The Midas Exchange n'est pas une nouvelle plate-forme d'échange de pneus usagés, mais la dernière-née des enseignes de WPP aux États-Unis. En lançant fin avril cette société, Group M, le pôle médias du géant britannique de la publicité, s'attaque au marché du bartering.
Cette technique permet aux annonceurs de financer tout ou partie de leurs achats médias par la vente d'actifs dépréciés, notamment de stocks, leur ouvrant droit à des crédits d'achat auprès des médias concernés. Ces derniers se rémunèrent en partie en nature avec les produits ou les services de l'annonceur ou d'autres clients de la société de bartering faisant office d'intermédiaires.
Très développé dans les pays anglo-saxons, le bartering représenterait ainsi outre-Atlantique quelque 25 milliards de dollars. Bien loin des transactions réalisées en France, inférieures à 300 millions d'euros par an. La loi Sapin n'y est pas étrangère. Toutefois, le marché hexagonal n'échappe pas au regain d'intérêt pour cette pratique, surtout en cette période de crise.
«En dépit de la modestie de notre budget médias, le bartering nous offre une part de voix publicitaire importante. Cela représentera cette année 15% de nos investissements médias», déclare Olivier Dupond, directeur de la division produits grande consommation chez Eugène Perma, qui a récemment financé en partie une campagne pour Pétrole hahn avec MBB.
Ces derniers temps, les indépendants – et leaders du secteur – tels MBB, TEC ou Active International voient donc arriver en force les filiales spécialisées des grands groupes publicitaires.

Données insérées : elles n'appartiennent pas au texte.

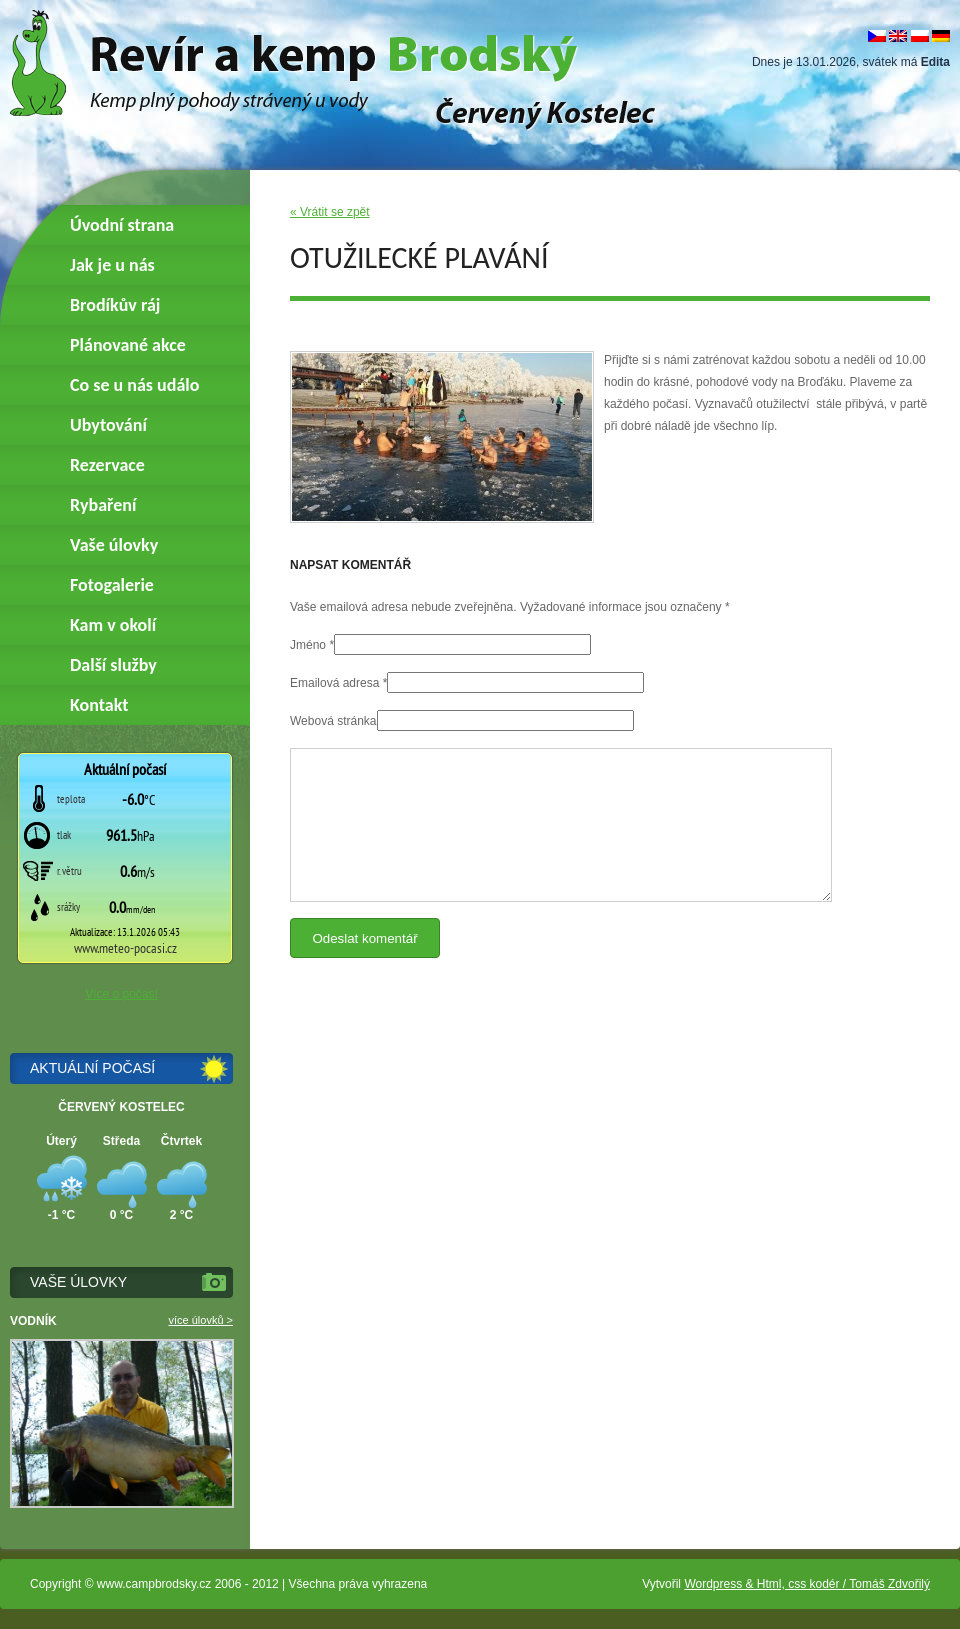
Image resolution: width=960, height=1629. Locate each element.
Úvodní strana (122, 225)
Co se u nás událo (134, 385)
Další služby (113, 665)
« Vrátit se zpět (330, 212)
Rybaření (103, 505)
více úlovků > (200, 1320)
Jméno (308, 645)
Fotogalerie (112, 585)
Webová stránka (333, 721)
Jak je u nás (112, 265)
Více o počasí (121, 994)
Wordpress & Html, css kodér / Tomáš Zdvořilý (807, 1584)
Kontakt (99, 705)
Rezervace (107, 465)
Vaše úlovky (114, 545)
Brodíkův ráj (115, 305)
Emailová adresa (334, 683)
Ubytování (108, 425)
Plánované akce (128, 345)
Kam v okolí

Ainsi, quelques jours après l'annonce de WPP, Havas Media inaugurait discrètement aux États-Unis sa propre structure spécialisée. Déjà, en début d'année, Interpublic Group, qui a investi ce marché depuis 1998, avait installé en France une filiale d'Orion Trading, sa nouvelle structure de barter relancée l'an dernier outre-Atlantique.
La nouvelle entité française dirigée par Clif Lee, un ancien de MBB (Marketing Buying Bartering), relaie pour l'heure uniquement les contrats signés avec les clients du groupe aux États-Unis ou en Grande-Bretagne (Hertz, Allergan, SC Johnson, etc.).

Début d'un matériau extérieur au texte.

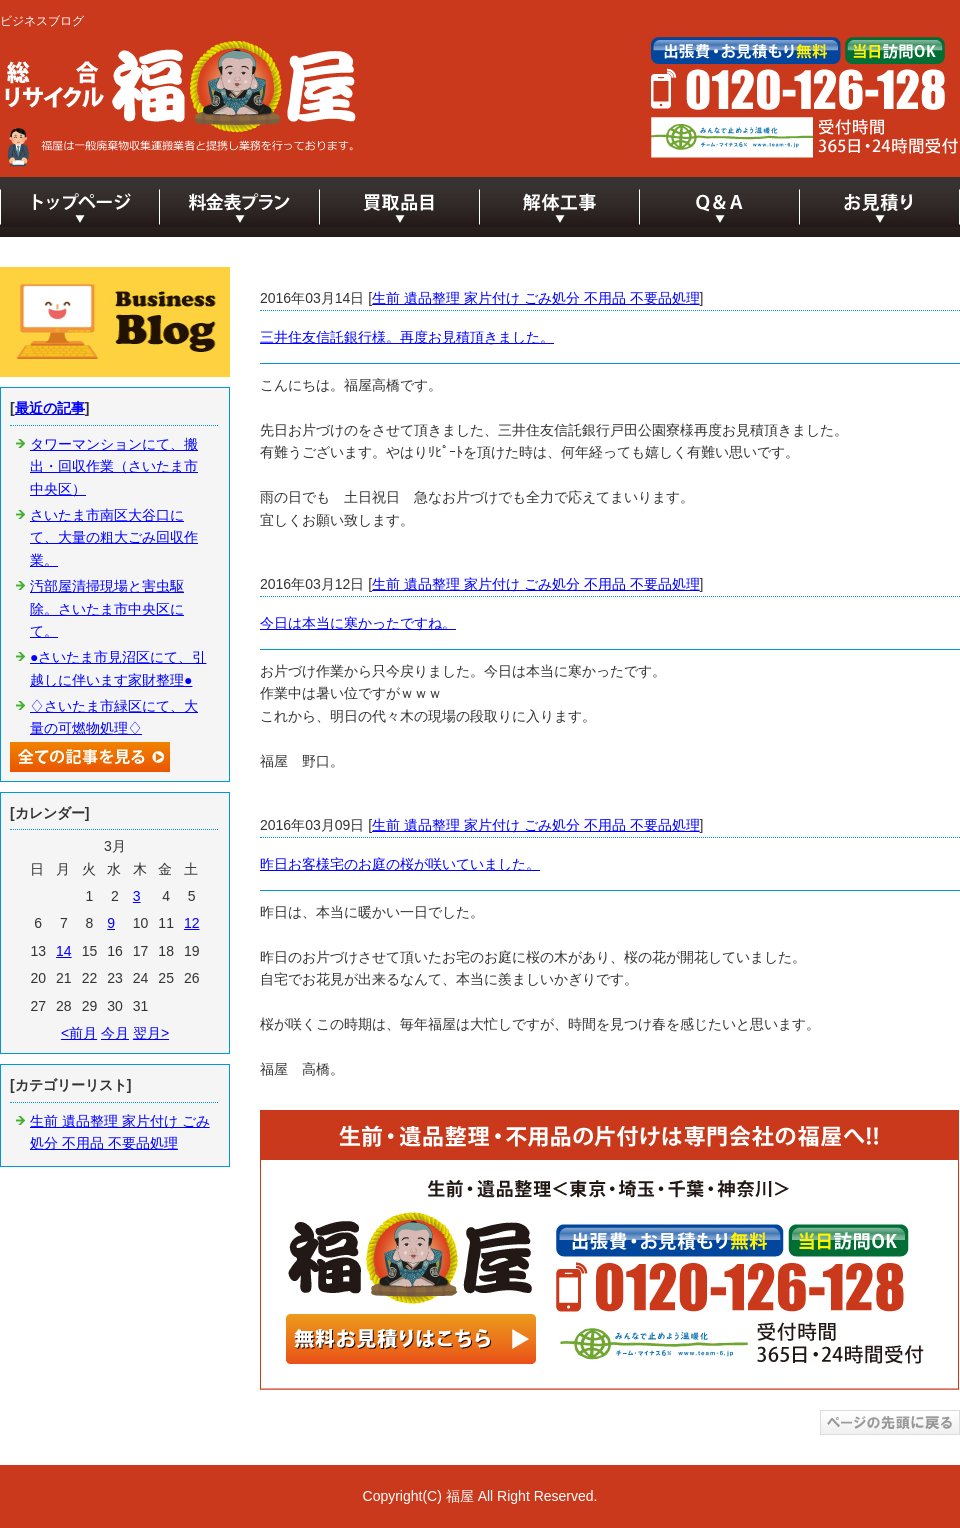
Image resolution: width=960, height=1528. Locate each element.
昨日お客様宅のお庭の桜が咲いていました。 (400, 864)
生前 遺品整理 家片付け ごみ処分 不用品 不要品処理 (535, 298)
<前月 (79, 1033)
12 (192, 923)
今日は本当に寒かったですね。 (358, 623)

De son côté, Aegis dispose depuis 2001 de Carat Trade. Quant à Omnicom, l'implantation en France de sa filiale Icon n'est peut-être pas d'actualité, mais «le barter est une activité dans laquelle nous croyons», assure Bertrand Beaudichon, vice-président d'OMG qui travaille avec MBB et TEC.
15% de l'achat d'espace en France
Cet activisme ne fait pas que des heureux. «En lançant leur propre filiale, les agences médias mélangent les genres et pas forcément à l'avantage de leurs clients, dénonce Philippe Gimond, président de MBB. Une agence de barter indépendante, elle, n'a pas de problème pour travailler avec toutes les agences médias du marché.» Philippe Mahieux, président d'Active International, renchérit: «L'activité de “trade” qui consiste à écouler des produits de façon discrète et parfois en créant de nouveaux canaux de distribution ne s'improvise pas.»
Ce à quoi les nouveaux entrants répondent en assurant qu'in fine l'intérêt de l'annonceur est de s'adresser à son agence médias. «En gérant l'ensemble des flux, on peut mieux contrôler la prestation de conseil que l'on fournit et du coup la cohérence du plan médias», explique Clif Lee, d'Orion Trading, qui estime que d'ici à dix ans, 15% de l'achat d'espace en France se fera en barter.
Reste la réputation parfois sulfureuse qui colle encore au bartering (avec des rumeurs de crédits médias non honorés ou non consommés…), à laquelle MBB, notamment, pense bientôt s'attaquer en s'associant à un organisme financier couvrant à 100% la garantie de bonne fin des crédits.